Everything from the line containing "that unbridled violence" through the last line of the entries needs to be repeated exactly. Pictures must be left out.

Records shown:
::::

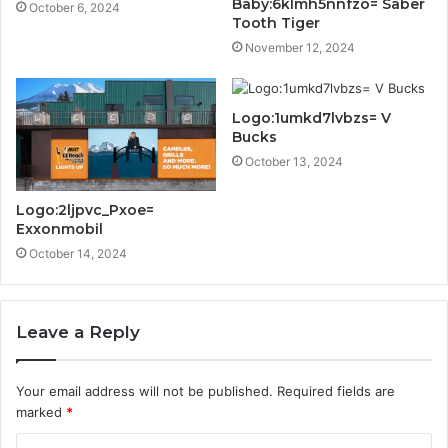
Baby:6klmh5nnfzo= Saber
October 6, 2024
Tooth Tiger
November 12, 2024
Logo:1umkd7lvbzs= V
Bucks
October 13, 2024
Logo:2ljpvc_Pxoe=
Exxonmobil
October 14, 2024
Leave a Reply
Your email address will not be published.
Required fields are
marked
*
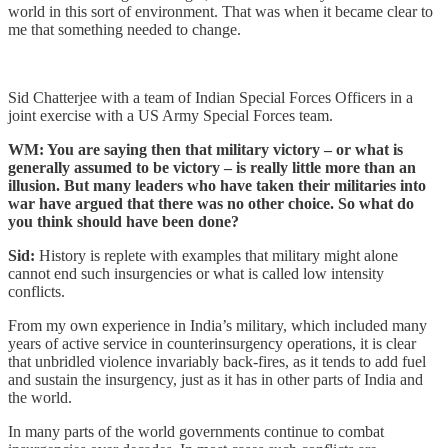
world in this sort of environment. That was when it became clear to
me that something needed to change.
Sid Chatterjee with a team of Indian Special Forces Officers in a
joint exercise with a US Army Special Forces team.
WM: You are saying then that military victory – or what is
generally assumed to be victory – is really little more than an
illusion. But many leaders who have taken their militaries into
war have argued that there was no other choice. So what do
you think should have been done?
Sid:
History is replete with examples that military might alone
cannot end such insurgencies or what is called low intensity
conflicts.
From my own experience in India’s military, which included many
years of active service in counterinsurgency operations, it is clear
that unbridled violence invariably back-fires, as it tends to add fuel
and sustain the insurgency, just as it has in other parts of India and
the world.
In many parts of the world governments continue to combat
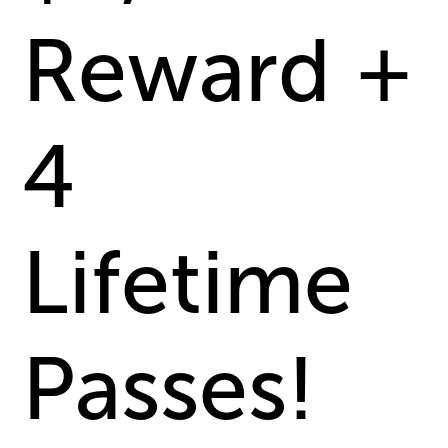
Reward +
4
Lifetime
Passes!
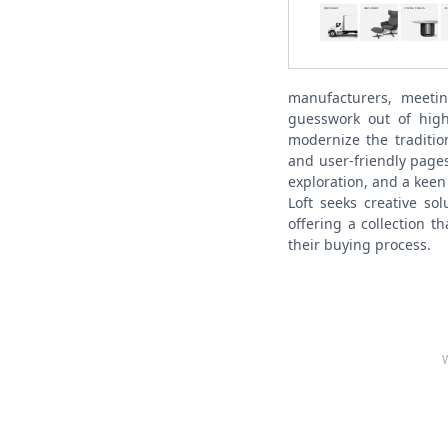
manufacturers, meeti
guesswork out of high
modernize the tradition
and user-friendly page
exploration, and a keen
Loft seeks creative so
offering a collection t
their buying process.
W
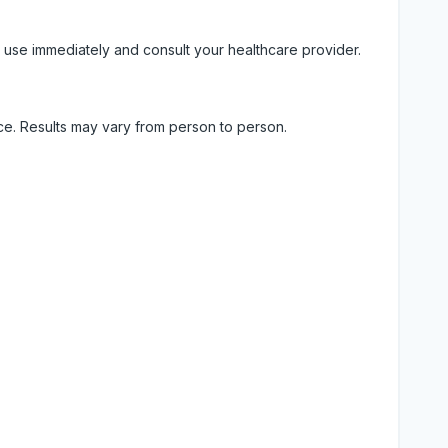
 use immediately and consult your healthcare provider.
ice. Results may vary from person to person.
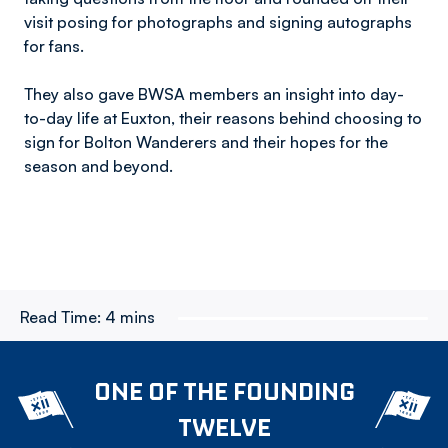
visit posing for photographs and signing autographs
for fans.
They also gave BWSA members an insight into day-
to-day life at Euxton, their reasons behind choosing to
sign for Bolton Wanderers and their hopes for the
season and beyond.
Read Time:
4 mins
ONE OF THE FOUNDING
TWELVE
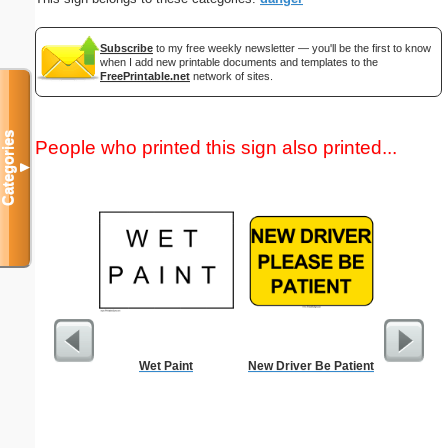
Subscribe
to my free weekly newsletter — you'll be the first to know
when I add new printable documents and templates to the
FreePrintable.net
network of sites.
Categories
People who printed this sign also printed...
▼
Wet Paint
New Driver Be Patient
Lined Pa
ruled on 
paper i
orientatio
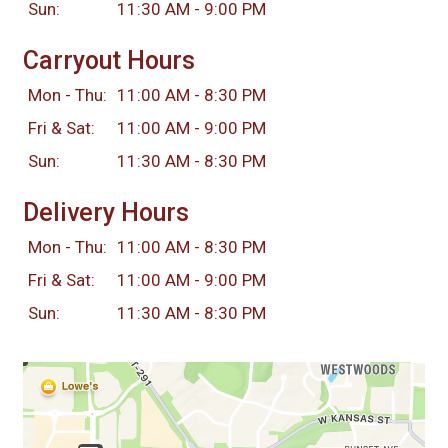
Sun:
11:30 AM - 9:00 PM
Carryout Hours
Mon - Thu:
11:00 AM - 8:30 PM
Fri & Sat:
11:00 AM - 9:00 PM
Sun:
11:30 AM - 8:30 PM
Delivery Hours
Mon - Thu:
11:00 AM - 8:30 PM
Fri & Sat:
11:00 AM - 9:00 PM
Sun:
11:30 AM - 8:30 PM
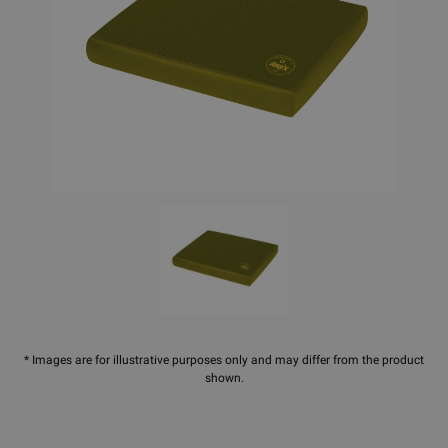
* Images are for illustrative purposes only and may differ from the product
shown.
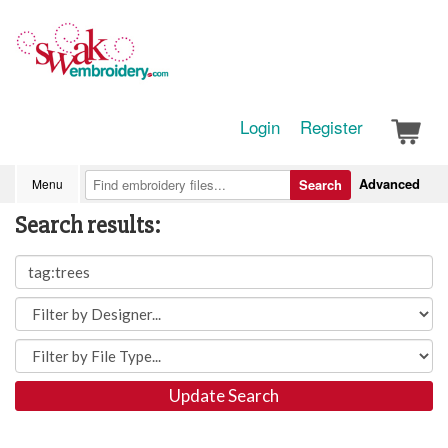
Login
Register
Advanced
Menu
Search
Search results:
Update Search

::::

Answer section:
that unbridled violence invariably back-fires, as it tends to add fuel
and sustain the insurgency, just as it has in other parts of India and
the world.
In many parts of the world governments continue to combat
Reward +
4
Lifetime
Passes!
manufacturers, meeti
guesswork out of high
modernize the tradition
and user-friendly page
exploration, and a keen
Loft seeks creative so
offering a collection t
their buying process.
W
 use immediately and consult your healthcare provider.
ice. Results may vary from person to person.
visit posing for photographs and signing autographs
for fans.
They also gave BWSA members an insight into day-
to-day life at Euxton, their reasons behind choosing to
sign for Bolton Wanderers and their hopes for the
season and beyond.
Read Time:
4 mins
ONE OF THE FOUNDING
TWELVE
Subscribe
to my free weekly newsletter — you'll be the first to know
when I add new printable documents and templates to the
FreePrintable.net
network of sites.
Categories
People who printed this sign also printed...
▼
Wet Paint
New Driver Be Patient
Lined Pa
ruled on 
paper i
orientatio
Sun:
11:30 AM - 9:00 PM
Carryout Hours
Mon - Thu:
11:00 AM - 8:30 PM
Fri & Sat:
11:00 AM - 9:00 PM
Sun:
11:30 AM - 8:30 PM
Delivery Hours
Mon - Thu:
11:00 AM - 8:30 PM
Fri & Sat:
11:00 AM - 9:00 PM
Sun:
11:30 AM - 8:30 PM
* Images are for illustrative purposes only and may differ from the product
shown.
Login
Register
Advanced
Menu
Search
Search results:
Update Search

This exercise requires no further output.